How the cohort comparison and savings math work
[Materials on HQ](/help/hq-materials-overview) shows your network's median price for a material next to a "cohort median," an Above Cohort count, and a dollarized Savings Opportunity. [Top opportun…
On this page
- What this article is for
- What "above cohort" actually means
- How your network's own median price is set
- How the cohort median (p50) is set
- The per-material annual savings figure
- Worked example
- The total Savings Opportunity figure
- When a material has no comparison to show
- When the whole page is thin or empty
- How often the numbers refresh
- Related articles
What this article is for
Materials on HQ shows your network's median price for a material next to a "cohort median," an Above Cohort count, and a dollarized Savings Opportunity. Top opportunities turns that same read into a ranked list of the specific items driving the biggest gap. Both of those articles describe what you see. This article describes what's underneath it: exactly what "above cohort" means, exactly how the cohort's median price is computed, and exactly how the per-material and total annual dollar figures are derived from your network's own invoice data. None of it is a black box. It is a fixed formula, run against real numbers, that you can check by hand.
If you're looking for the privacy mechanics, who the cohort is and why a single-location price never becomes a network row, that lives in What HQ sees: the network privacy boundary. This article assumes that boundary and focuses on the arithmetic that happens once a material has cleared it.
What "above cohort" actually means
A material is marked above cohort when exactly one condition holds: your network's median unit price for that material is strictly greater than the cohort's median unit price for the same material, and both numbers exist.

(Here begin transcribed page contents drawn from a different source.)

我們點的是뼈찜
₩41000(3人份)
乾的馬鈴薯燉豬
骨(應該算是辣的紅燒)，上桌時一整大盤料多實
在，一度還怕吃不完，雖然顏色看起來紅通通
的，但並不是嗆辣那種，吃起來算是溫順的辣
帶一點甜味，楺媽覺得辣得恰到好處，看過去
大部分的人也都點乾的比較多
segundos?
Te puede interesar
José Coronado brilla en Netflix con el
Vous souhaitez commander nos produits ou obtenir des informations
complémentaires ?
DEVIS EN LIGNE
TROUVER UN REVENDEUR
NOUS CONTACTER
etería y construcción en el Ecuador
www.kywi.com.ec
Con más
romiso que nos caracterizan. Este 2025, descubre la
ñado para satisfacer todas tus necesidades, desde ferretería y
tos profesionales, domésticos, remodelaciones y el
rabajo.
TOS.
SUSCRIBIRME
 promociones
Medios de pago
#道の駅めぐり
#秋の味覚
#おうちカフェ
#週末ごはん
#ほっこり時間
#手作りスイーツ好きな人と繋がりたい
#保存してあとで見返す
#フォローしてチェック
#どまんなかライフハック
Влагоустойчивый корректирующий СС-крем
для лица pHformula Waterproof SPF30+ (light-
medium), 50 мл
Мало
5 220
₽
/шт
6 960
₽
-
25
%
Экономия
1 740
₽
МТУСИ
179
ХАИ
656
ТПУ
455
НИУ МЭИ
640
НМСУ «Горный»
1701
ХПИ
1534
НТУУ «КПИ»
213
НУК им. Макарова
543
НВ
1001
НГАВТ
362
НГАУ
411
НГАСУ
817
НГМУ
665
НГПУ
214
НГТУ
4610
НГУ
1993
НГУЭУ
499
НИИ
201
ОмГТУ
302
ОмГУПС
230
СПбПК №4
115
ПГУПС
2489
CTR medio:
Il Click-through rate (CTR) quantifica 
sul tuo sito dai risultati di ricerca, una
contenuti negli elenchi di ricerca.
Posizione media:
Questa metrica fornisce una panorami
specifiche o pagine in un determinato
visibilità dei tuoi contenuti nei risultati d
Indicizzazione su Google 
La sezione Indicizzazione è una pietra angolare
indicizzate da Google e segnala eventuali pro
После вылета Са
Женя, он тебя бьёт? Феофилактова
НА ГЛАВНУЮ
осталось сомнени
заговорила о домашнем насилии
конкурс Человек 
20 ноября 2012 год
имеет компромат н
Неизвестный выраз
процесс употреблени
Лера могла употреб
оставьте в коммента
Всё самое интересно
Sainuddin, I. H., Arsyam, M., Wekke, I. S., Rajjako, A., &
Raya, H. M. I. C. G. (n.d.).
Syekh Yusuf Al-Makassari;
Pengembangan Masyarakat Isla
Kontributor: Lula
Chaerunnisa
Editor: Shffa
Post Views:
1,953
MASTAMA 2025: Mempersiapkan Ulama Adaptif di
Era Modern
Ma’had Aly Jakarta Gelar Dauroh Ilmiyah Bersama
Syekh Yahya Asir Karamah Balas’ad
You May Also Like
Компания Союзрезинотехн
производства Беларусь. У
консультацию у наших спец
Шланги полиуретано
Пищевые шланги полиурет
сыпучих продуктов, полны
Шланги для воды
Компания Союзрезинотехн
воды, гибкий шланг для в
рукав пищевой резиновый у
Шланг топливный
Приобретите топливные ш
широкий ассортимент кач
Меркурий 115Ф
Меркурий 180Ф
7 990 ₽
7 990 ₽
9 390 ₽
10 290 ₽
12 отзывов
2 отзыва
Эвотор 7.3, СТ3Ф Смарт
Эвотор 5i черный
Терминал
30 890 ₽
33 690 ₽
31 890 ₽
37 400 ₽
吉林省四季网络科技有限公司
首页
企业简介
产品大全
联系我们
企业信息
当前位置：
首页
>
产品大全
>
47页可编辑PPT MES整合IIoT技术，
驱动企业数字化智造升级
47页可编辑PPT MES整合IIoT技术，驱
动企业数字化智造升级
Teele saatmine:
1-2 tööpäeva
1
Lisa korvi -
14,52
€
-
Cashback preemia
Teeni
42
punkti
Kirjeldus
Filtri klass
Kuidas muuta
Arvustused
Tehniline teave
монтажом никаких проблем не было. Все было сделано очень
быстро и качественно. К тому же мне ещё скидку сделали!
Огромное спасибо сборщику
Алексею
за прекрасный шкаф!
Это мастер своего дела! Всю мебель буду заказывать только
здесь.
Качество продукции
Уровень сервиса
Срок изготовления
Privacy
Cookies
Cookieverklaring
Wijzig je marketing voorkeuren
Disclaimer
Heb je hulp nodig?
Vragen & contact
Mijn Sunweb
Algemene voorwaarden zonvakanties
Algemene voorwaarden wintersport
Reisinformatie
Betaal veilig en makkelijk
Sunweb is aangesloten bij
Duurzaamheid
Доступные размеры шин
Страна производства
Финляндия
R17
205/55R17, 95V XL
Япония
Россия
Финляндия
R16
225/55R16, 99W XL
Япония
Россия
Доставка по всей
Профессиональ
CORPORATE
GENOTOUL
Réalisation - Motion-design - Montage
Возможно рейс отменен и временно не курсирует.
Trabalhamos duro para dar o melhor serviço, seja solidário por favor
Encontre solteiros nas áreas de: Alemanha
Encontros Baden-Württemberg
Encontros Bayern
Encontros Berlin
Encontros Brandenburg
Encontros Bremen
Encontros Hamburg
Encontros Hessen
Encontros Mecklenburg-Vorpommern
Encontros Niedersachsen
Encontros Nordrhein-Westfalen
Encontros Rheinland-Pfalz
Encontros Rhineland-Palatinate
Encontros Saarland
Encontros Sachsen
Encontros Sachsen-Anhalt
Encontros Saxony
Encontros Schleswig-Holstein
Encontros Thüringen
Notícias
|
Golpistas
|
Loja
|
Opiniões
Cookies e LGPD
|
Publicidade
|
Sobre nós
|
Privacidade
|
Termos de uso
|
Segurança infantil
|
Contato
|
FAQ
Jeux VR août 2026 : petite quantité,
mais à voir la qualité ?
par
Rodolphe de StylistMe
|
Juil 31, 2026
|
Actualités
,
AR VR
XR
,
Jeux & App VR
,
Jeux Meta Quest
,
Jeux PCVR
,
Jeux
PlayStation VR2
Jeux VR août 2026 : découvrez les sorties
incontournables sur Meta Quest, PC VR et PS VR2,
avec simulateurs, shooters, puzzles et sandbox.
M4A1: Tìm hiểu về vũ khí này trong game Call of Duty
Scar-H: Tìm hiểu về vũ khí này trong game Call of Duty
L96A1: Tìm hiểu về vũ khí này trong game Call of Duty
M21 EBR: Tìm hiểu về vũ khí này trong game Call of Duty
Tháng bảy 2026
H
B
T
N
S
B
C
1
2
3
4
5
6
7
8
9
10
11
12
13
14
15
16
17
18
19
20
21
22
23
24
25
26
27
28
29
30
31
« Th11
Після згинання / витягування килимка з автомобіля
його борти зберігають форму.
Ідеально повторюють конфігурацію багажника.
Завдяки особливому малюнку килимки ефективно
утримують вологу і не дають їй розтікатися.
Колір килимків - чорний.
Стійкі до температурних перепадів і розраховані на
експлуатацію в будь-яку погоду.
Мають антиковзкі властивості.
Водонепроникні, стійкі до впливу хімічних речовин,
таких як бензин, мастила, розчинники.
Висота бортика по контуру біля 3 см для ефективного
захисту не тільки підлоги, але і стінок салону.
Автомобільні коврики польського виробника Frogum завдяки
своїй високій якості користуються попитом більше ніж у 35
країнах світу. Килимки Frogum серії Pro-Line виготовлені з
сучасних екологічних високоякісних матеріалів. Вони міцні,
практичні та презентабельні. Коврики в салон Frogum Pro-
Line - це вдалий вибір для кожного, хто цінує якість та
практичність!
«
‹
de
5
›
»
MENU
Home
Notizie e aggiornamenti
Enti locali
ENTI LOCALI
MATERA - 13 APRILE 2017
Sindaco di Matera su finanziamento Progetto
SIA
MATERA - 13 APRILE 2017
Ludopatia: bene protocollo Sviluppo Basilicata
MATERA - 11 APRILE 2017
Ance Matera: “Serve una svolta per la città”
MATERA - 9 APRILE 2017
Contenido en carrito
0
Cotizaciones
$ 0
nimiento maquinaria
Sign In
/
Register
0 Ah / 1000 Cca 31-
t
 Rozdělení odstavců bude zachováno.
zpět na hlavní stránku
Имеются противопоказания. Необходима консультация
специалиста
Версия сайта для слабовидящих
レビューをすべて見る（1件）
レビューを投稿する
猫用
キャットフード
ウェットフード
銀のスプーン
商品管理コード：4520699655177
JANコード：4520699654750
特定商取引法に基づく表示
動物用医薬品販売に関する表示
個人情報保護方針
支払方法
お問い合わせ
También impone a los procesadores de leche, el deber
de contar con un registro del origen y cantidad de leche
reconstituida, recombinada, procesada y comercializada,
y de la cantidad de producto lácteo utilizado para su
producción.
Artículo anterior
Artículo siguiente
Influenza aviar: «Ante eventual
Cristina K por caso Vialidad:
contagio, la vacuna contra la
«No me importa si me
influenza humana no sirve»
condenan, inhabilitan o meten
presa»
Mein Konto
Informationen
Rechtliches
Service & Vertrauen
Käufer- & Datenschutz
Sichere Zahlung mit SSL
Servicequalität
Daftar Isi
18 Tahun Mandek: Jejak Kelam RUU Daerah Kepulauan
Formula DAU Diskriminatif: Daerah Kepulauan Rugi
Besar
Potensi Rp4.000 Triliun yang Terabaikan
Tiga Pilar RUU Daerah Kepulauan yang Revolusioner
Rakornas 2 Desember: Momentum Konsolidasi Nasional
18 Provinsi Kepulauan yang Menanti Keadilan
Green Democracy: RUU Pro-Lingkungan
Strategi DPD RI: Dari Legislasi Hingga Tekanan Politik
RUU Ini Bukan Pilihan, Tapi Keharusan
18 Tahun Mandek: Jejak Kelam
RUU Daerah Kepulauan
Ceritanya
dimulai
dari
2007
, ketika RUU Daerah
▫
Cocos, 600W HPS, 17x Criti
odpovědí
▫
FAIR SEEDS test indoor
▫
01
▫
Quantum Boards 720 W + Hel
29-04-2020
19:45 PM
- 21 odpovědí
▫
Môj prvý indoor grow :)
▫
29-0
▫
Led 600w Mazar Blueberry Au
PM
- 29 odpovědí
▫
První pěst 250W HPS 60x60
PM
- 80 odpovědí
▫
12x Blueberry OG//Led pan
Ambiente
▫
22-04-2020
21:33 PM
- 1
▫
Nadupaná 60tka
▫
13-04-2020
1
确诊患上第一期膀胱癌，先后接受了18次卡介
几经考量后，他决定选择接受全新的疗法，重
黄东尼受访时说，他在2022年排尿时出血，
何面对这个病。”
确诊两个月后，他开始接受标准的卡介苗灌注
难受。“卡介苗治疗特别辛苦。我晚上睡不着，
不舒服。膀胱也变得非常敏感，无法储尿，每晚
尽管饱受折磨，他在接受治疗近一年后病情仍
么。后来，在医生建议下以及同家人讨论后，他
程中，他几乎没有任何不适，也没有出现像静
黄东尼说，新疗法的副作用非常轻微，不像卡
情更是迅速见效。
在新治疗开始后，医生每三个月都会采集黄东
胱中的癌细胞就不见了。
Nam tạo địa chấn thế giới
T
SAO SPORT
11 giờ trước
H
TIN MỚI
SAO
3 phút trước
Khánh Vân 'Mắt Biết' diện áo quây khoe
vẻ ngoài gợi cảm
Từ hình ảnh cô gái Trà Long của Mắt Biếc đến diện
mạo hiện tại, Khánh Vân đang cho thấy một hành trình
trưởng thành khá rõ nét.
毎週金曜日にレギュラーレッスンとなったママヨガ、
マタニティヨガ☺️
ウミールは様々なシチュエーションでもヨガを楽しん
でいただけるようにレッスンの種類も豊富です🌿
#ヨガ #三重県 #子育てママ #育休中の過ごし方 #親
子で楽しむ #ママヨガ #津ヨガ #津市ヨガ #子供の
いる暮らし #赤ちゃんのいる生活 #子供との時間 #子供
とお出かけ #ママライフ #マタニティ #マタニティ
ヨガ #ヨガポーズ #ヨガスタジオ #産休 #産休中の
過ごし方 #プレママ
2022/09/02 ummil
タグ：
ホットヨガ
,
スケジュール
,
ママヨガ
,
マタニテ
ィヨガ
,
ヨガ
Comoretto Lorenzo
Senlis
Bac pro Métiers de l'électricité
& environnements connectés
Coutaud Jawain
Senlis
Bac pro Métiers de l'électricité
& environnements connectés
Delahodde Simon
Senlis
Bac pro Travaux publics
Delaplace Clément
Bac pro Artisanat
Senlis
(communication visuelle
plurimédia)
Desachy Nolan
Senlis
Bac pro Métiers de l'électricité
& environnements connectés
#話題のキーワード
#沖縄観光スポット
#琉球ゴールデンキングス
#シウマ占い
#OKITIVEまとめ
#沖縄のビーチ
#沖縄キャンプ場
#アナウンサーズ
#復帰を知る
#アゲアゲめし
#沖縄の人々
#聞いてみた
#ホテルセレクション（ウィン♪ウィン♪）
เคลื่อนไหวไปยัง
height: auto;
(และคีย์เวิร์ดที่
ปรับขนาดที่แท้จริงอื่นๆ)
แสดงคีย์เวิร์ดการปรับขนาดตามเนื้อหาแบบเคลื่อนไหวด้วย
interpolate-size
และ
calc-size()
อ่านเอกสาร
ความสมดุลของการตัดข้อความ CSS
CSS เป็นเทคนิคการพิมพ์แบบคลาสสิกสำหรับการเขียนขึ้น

That has two consequences worth being precise about:
- Equal to cohort does not count as above. A material priced exactly at the cohort median reads "at or below cohort" in All materials, not "above cohort." The comparison is a strict greater-than, not greater-than-or-equal.
- No cohort, no verdict. Until a cohort median exists for a given material (see the next section for what has to be true before it does), that material cannot be marked above or below anything. It still appears in All materials, just with its plain unit label ("per Gallon," "per Sheet," and so on) standing in for a comparison that isn't available yet, rather than a false "at or below cohort" read.
The Above Cohort figure in the hero band is simply a count of how many of your benchmarked materials meet that condition. It is not a percentage, a weighted score, or an average of anything, it is the number of materials where your median price is higher than the cohort's.
Note
"Above cohort" is a description of a price comparison, not a judgment. A material can be above cohort because of a regional cost difference, a smaller-volume supplier relationship, or a specification your network runs deliberately. It's a prompt to check the specific item, not a verdict on your buyers.
How your network's own median price is set
Your network's median price for a material is computed from your locations' own connected supplier invoices, specifically the line items tagged as material purchases, over the trailing 12 months.
Here's the path a price takes from an invoice to the number you see:
- 1Match the line to a canonical material. Every material line item's description and unit gets matched against Verinode's shared material catalog (the same catalog that names the item on the page: a specific drywall thickness, a specific paint product, and so on), not left as a raw invoice description.
- 2Normalize the unit. A material's canonical catalog entry has one default unit (gallon, sheet, square foot, pound, roll, and so on). If a location's invoice line was priced in a different unit, for example a 5-gallon pail rather than a single gallon, the price is converted to the canonical unit using a shared conversion table, so every price entering the comparison is priced the same way. This is why the page can promise "a gallon is always compared to a gallon" even though your locations don't all buy in the same package size.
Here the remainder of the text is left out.